So let’s get a few tables down. Let’s say there is a cost/price margin history schema in a database that various applications use to keep track of how much stuff costs today and how much it used to cost at a given point in time. Let’s say also that some of the items in the list are for sale and the history of the sale price needs to be tracked in a similar manner to the costs of things. Since a lot of applications access the data store and many of them are designed either strictly for sales/ordering-only or cost/inventory-only the cost and price histories are completely independent. Different applications can already tell the managers and analysts what the margin is right now, but all this historical data is difficult to compare over time because its tedious for humans to run the comparisons by hand, and a real pain to keep straight even in a spreadsheet application.

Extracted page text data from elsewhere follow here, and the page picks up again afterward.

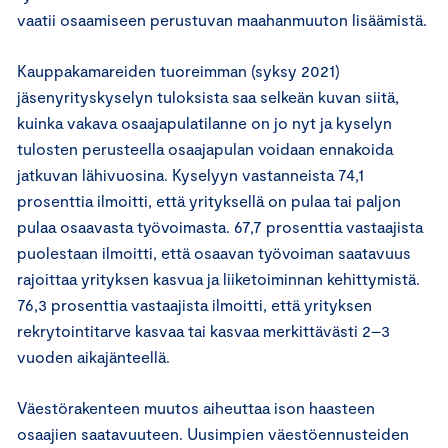
vaatii osaamiseen perustuvan maahanmuuton lisäämistä.
Kauppakamareiden tuoreimman (syksy 2021)
jäsenyrityskyselyn tuloksista saa selkeän kuvan siitä,
kuinka vakava osaajapulatilanne on jo nyt ja kyselyn
tulosten perusteella osaajapulan voidaan ennakoida
jatkuvan lähivuosina. Kyselyyn vastanneista 74,1
prosenttia ilmoitti, että yrityksellä on pulaa tai paljon
pulaa osaavasta työvoimasta. 67,7 prosenttia vastaajista
puolestaan ilmoitti, että osaavan työvoiman saatavuus
rajoittaa yrityksen kasvua ja liiketoiminnan kehittymistä.
76,3 prosenttia vastaajista ilmoitti, että yrityksen
rekrytointitarve kasvaa tai kasvaa merkittävästi 2–3
vuoden aikajänteellä.
Väestörakenteen muutos aiheuttaa ison haasteen
osaajien saatavuuteen. Uusimpien väestöennusteiden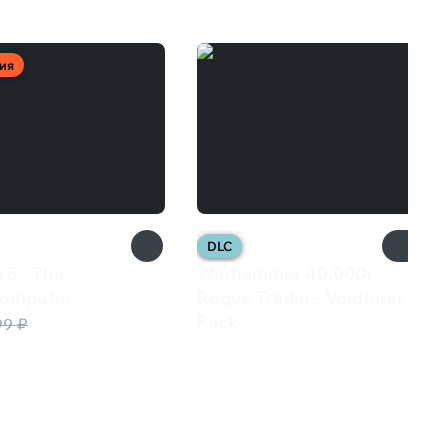
ия
DLC
 5 - The
Warhammer 40,000:
omputer
Rogue Trader - Voidfarer
Pack
99 ₽
150 ₽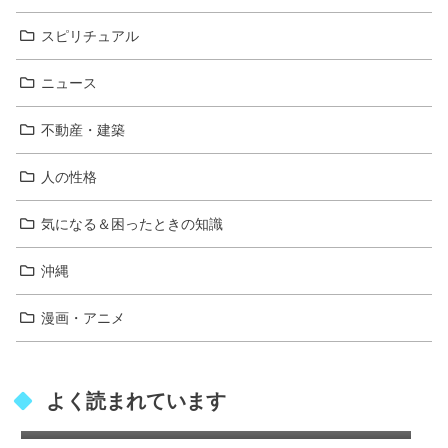
スピリチュアル
ニュース
不動産・建築
人の性格
気になる＆困ったときの知識
沖縄
漫画・アニメ
レターパックは速達扱いになる？通常郵便よ
よく読まれています
り早く届けるコツ！
山賀琴子 実家の家族構成やお金持ちエピソー
ドを徹底解説
星蘭ひとみ家系図｜父親の職業や出光興産と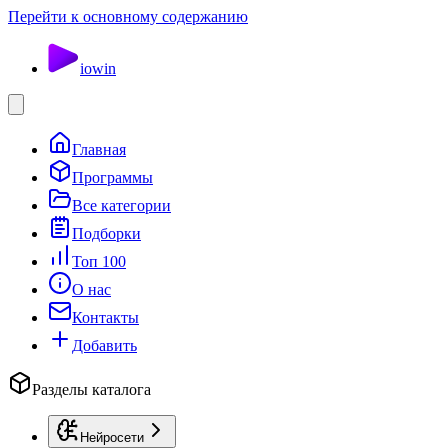
Перейти к основному содержанию
io
win
Главная
Программы
Все категории
Подборки
Топ 100
О нас
Контакты
Добавить
Разделы каталога
Нейросети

Sounds like a perfect job for a computer! Further, since this is tabular data display and essentialy a document-export function it is a perfect fit for something that is accessible from a browser.

So far we’ve got two tables on the costing/inventory side: inventory.item and inventory.cost_history. They look like this (note, this isn’t quite the way psql will display the table data, but just go with it):

                Table "inventory.item"
     Column     |       Type         |    Modifiers
----------------+--------------------+-----------------
 nsn            | varchar(50)        | primary key
 is_active      | boolean            | not null

                         Table "inventory.cost_history"
     Column     |       Type         |              Modifiers
----------------+--------------------+--------------------------------------------------------
 item           | varchar(50)        | foreign key (item.nsn), unique together with start_date
 start_date     | timestamp          | primary key with "item"
 end_date       | timestamp          |
 value          | money              | not null

Over on the product/pricing side we have two more tables to compliment those above: sales.product and sales.price_history. They look like this:

                Table "sales.product"
     Column     |       Type         |    Modifiers
----------------+--------------------+-------------------------------
 item           | varchar(50)        | foreign key (item.nsn), unique
 sku            | varchar(30)        | primary key
 name           | varchar(100)       | not null
 is_active      | boolean            | not null

                         Table "sales.price_history"
     Column     |       Type         |              Modifiers
----------------+--------------------+----------------------------------------------------------
 product        | varchar(50)        | foreign key (sales.sku), unique together with start_date
 start_date     | timestamp          | primary key with "product"
 end_date       | timestamp          |
 value          | money              | not null

Enormously simple — to the point that if I hadn’t explained the scenario you’d wonder why we even have a “sales.product” table. But let’s just accept that not every item in the company’s inventory is for sale, and those that are need to be treated differently so tying everything to inventory.item records isn’t a good idea. (It bears mentioning here that sales.price_history.product could just as easily point to inventory.item.nsn as sales.product.sku: natural connectivity with the “real” NSN vs more frequent reference by/to SKU from application queries.)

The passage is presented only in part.